Approximately 36.8% of participants who received paracentesis plus fluid replacement (reference group, the current standard treatment) died within 11 months. There was no evidence of differences in mortality, adverse events, or liver transplantation in people receiving different interventions compared to paracentesis plus fluid replacement (very low-certainty evidence). Resolution of ascites at maximal follow-up was higher with transjugular intrahepatic portosystemic shunt (HR 9.44; 95% CrI 1.93 to 62.68) and adding aldosterone antagonists to paracentesis plus fluid replacement (HR 30.63; 95% CrI 5.06 to 692.98) compared to paracentesis plus fluid replacement (very low-certainty evidence).
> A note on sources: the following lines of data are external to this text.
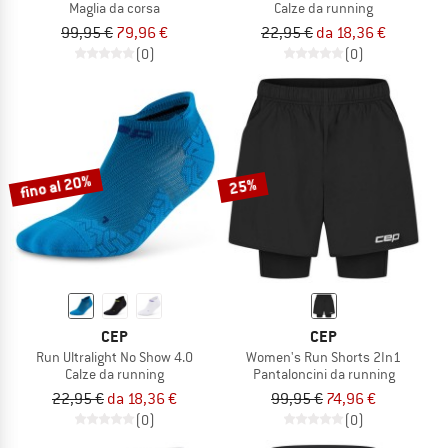
Maglia da corsa
Calze da running
99,95 €
79,96 €
22,95 €
da 18,36 €
(0)
(0)
fino al 20%
25%
CEP
CEP
Run Ultralight No Show 4.0
Women's Run Shorts 2In1
Calze da running
Pantaloncini da running
22,95 €
da 18,36 €
99,95 €
74,96 €
(0)
(0)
Aldosterone antagonists plus loop diuretics had a higher rate of other decompensation events such as hepatic encephalopathy, hepatorenal syndrome, and variceal bleeding compared to paracentesis plus fluid replacement (rate ratio 2.04; 95% CrI 1.37 to 3.10) (very low-certainty evidence).
None of the trials using paracentesis plus fluid replacement reported health-related quality of life or symptomatic recovery from ascites.
Funding: the source of funding for four trials were industries which would benefit from the results of the study; 24 trials received no additional funding or were funded by neutral organisations; and the source of funding for the remaining 21 trials was unclear.